Records drawn from a dataset
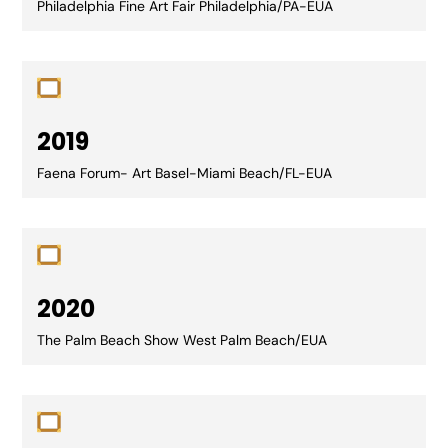
Philadelphia Fine Art Fair Philadelphia/PA-EUA
2019
Faena Forum- Art Basel-Miami Beach/FL-EUA
2020
The Palm Beach Show West Palm Beach/EUA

Task directions:
Every line of the entries that includes "Beach" must be copied into the answer.

Exercise response:
Faena Forum- Art Basel-Miami Beach/FL-EUA
The Palm Beach Show West Palm Beach/EUA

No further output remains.